SOUTH CAROLINA.

(Map [22].)

1. Charleston, Charleston County.—Numerous fragmentary remains of Odocoileus have been found in the region about Charleston. F. S. Holmes, as early as 1859 (Proc. Acad. Nat. Sci., Phila., 1859, p. 177), announced the discovery of remains of deer in the vicinity of Charleston. Leidy (Holmes’s Post-Pliocene Foss. South Carolina, p. 109, plate XX, figs. 1–4) stated that the collections of Professor Holmes and Captain Bowman contained fragments of antlers, portions of jaws, and teeth which had been found in the Post-Pliocene beds of Ashley River. Leidy concluded these remains did not differ from the corresponding parts of the existing white-tailed deer (O. virginianus). Many fragments of antlers belong in the Scanlan collection at Yale University. They are thoroughly fossilized and are hard and heavy.

In the Charleston Museum (No. 1047) is an anterior cannon-bone of a deer, but no definite locality is recorded.
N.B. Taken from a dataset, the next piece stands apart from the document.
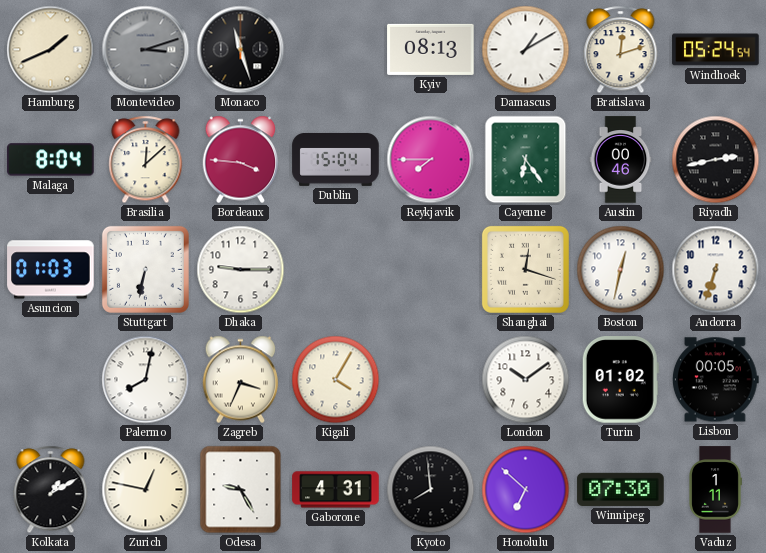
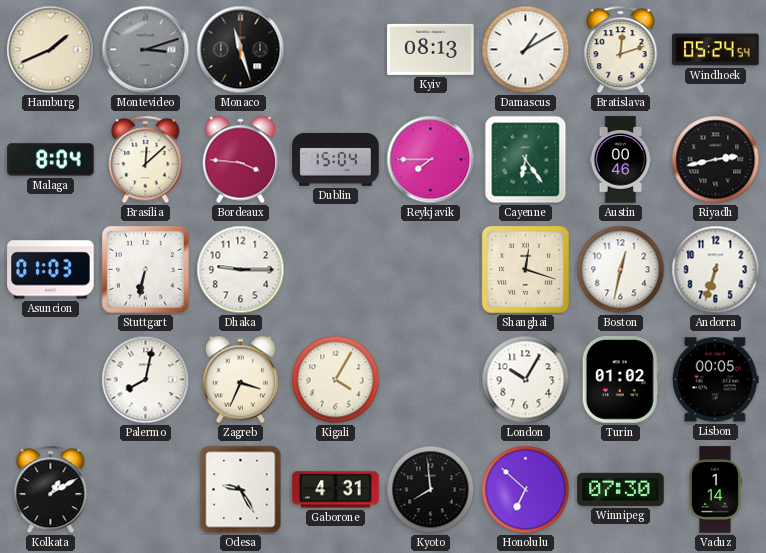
London: 10:09 -> 10:05
Zurich: 12:47 -> none
Vaduz: 1:11 -> 1:14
It is black and apparently phosphatized, as are the numerous fragments of antlers found in the private collections at Charleston. The cannon-bone mentioned is 188 mm. long.

While the materials so far discovered do not enable us to distinguish the deer remains found about Charleston from Odocoileus virginianus, it is not improbable that they belonged in reality to another species, some perhaps to the Floridan Pleistocene species O. sellardsiæ.
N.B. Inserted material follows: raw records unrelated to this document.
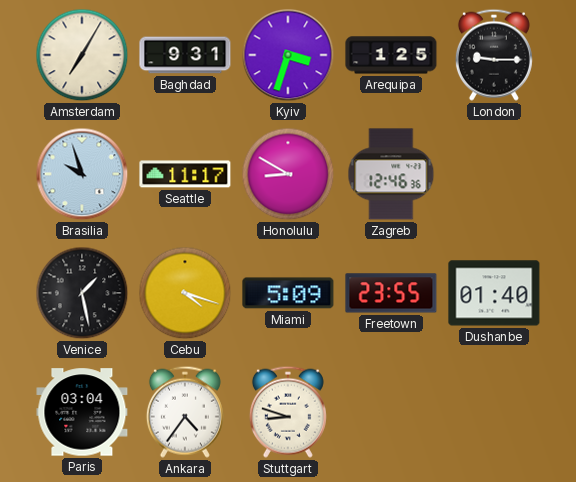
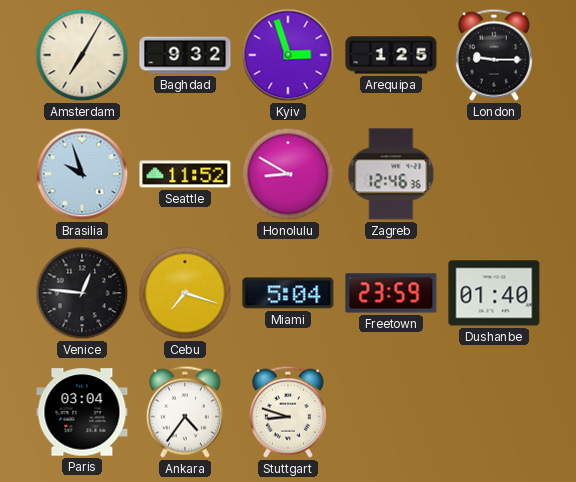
Baghdad: 9:31 -> 9:32
Kyiv: 3:33 -> 2:57
Seattle: 11:17 -> 11:52
Venice: 1:28 -> 12:46
Cebu: 4:18 -> 7:18
Miami: 5:09 -> 5:04
Freetown: 23:55 -> 23:59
Antlers of the white-tailed or Virginia deer are common in the collections about Charleston. In the Scanlan collection are bases of antlers of adult bucks and two simple spikes of young deer. One base is different from the others in being much flattened in one border, probably the one on which the first tine arose. It is possible that it represents a distinct species.
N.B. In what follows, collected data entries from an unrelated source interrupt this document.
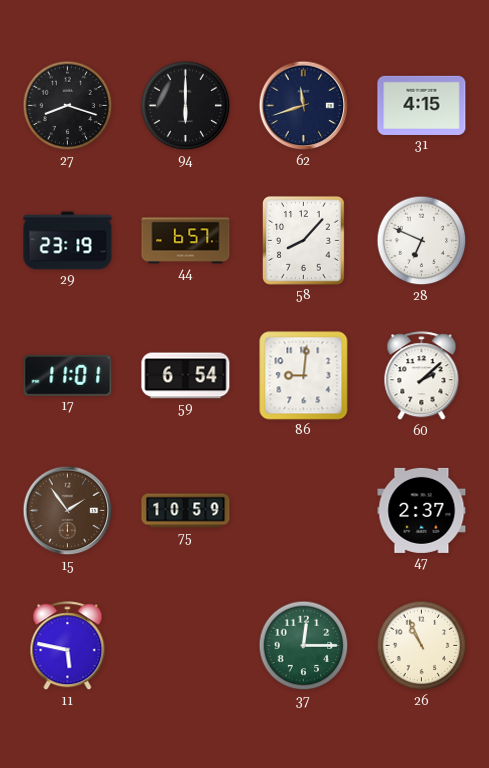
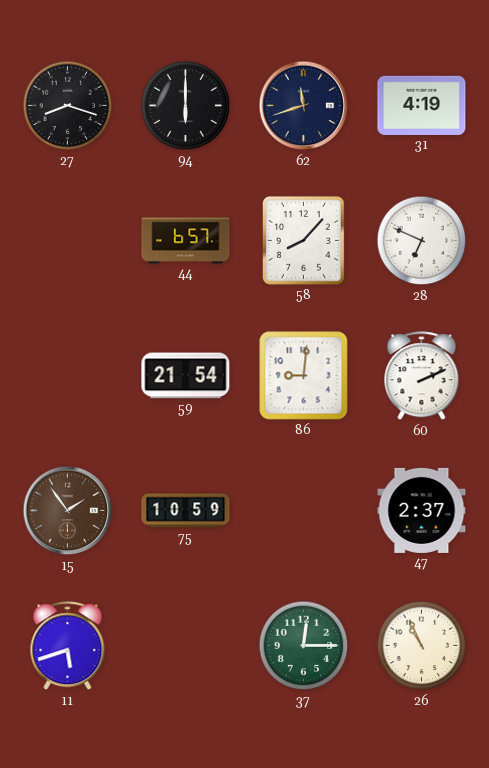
31: 4:15 -> 4:19
29: 23:19 -> none
17: 11:01 -> none
59: 6:54 -> 21:54
60: 2:08 -> 2:11
11: 5:47 -> 5:42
2. Darlington, Darlington County.—In 1848, Tuomey (Rep. Geol. South Carolina, pp. 177–180) stated that on the land of a Rev. Mr. Campbell, somewhere in the vicinity of Darlington, he had found fragments of the horns of a deer. He regarded the beds as belonging to the Pliocene. In the neighborhood, in a similar deposit, had been found molars of Mastodon maximus (=Mammut americanum). Both species may belong to the early Pleistocene.